# Streaming a terabyte without buffering it

> How the bkpdb agent moves a Postgres dump from a running database into encrypted object storage in constant memory, and the traps that almost broke it along the way.
> How the bkpdb agent streams a Postgres dump to S3 in constant memory, and the traps that almost broke the pipeline along the way.

URL: https://bkpdb.com/blog/streaming-a-terabyte/
Date: 2026-05-18
Author: Rahul
Section: Engineering

---


When you back up a 12 GB database, every approach works. You can `pg_dump` to a tempfile, wait for gzip to finish, and then `aws s3 cp` the result. It leaves a copy on disk you have to remember to delete, but it finishes.

When you back up a 1.2 TB database, only one approach works.

The agent is a single Go binary that runs on your database host. It does not write the backup to disk at any point, and it does not buffer it in memory. Bytes leave Postgres, pass through zstd compression and an age encryption envelope, and land in your bucket as S3 multipart parts. The agent holds a small, fixed amount of state along the way.

This is a post about how that pipeline is shaped, and the traps you fall into the first time you try to run a long-lived streaming subprocess from inside a Go program.

{{< stub "The naïve version, and why it broke" >}}

## The naïve version, and why it broke

The first version of the agent did the obvious thing. It opened a tempfile, told `pg_dump` to write to it, waited for the process to exit, then streamed the file to S3.

This works until your test database stops being small. We ran it against a synthetic fixture sized like a real production database and the host ran out of disk halfway through. We doubled the staging volume. The next run finished, but the upload took almost as long as the dump, and the backup window was roughly twice the time the database itself spent producing data.

The obvious fix is to pipe `pg_dump` through `zstd` into `aws s3 cp -`, the way every shell script on the internet does. We tried that, and then we ran it against a fixture full of `bytea` columns containing already-compressed images, which is to say data that does not compress further. The pipeline produced about 800 GB of compressed output. The AWS CLI on that host buffered stdin to `/tmp` before starting the multipart upload. The host filled up, the dump aborted, and the partial upload sat in the bucket charging storage until we cleaned it up.

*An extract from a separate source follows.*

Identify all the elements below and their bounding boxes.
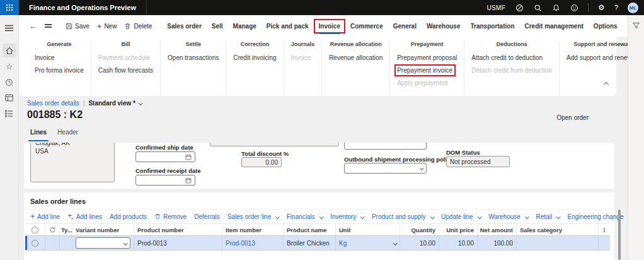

The lesson was not that shell pipelines are bad. The lesson was that "streaming" is a property of every stage of the pipeline at once. If any one stage decides to buffer, you do not have a streaming backup. You have a tempfile in a costume.

## What streaming means inside a single process

The pipeline has four stages: `pg_dump` produces bytes on its stdout, zstd compresses them, age encrypts them, and an S3 part uploader sends them to the bucket in 16 MB chunks. In Go, each stage is an `io.Writer`. Each writer forwards bytes to the next writer's `Write`. No writer is allowed to retain unbounded state.

{{< figure caption="Fig. 1, the writer chain. Each `io.Writer` consumes what the previous stage produced." >}}
<pre><code class="language-go">s3w := newS3PartWriter(ctx, bucket, key, 16*1024*1024)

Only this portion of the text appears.